Each line below containing the word "rumah" needs to be shown.

BEGIN Working data

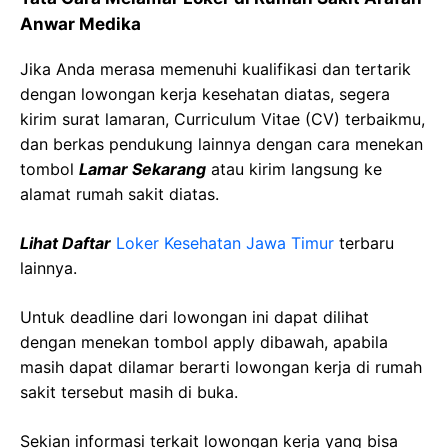
Anwar
Medika
Jika Anda merasa memenuhi kualifikasi dan tertarik
dengan lowongan kerja kesehatan diatas, segera
kirim surat lamaran, Curriculum Vitae (CV) terbaikmu,
dan berkas pendukung lainnya dengan cara menekan
tombol
Lamar Sekarang
atau kirim langsung ke
alamat rumah sakit diatas.
Lihat Daftar
Loker Kesehatan
Jawa
Timur
terbaru
lainnya.
Untuk deadline dari lowongan ini dapat dilihat
dengan menekan tombol apply dibawah, apabila
masih dapat dilamar berarti lowongan kerja di rumah
sakit tersebut masih di buka.
Sekian informasi terkait lowongan kerja yang bisa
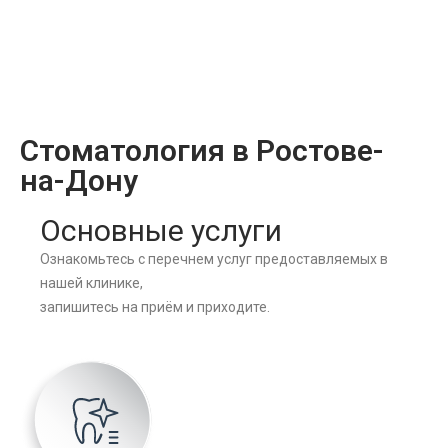
Стоматология в Ростове-
на-Дону
Основные услуги
Ознакомьтесь с перечнем услуг предоставляемых в
нашей клинике,
запишитесь на приём и приходите.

END Working data

Written response:
alamat rumah sakit diatas.
masih dapat dilamar berarti lowongan kerja di rumah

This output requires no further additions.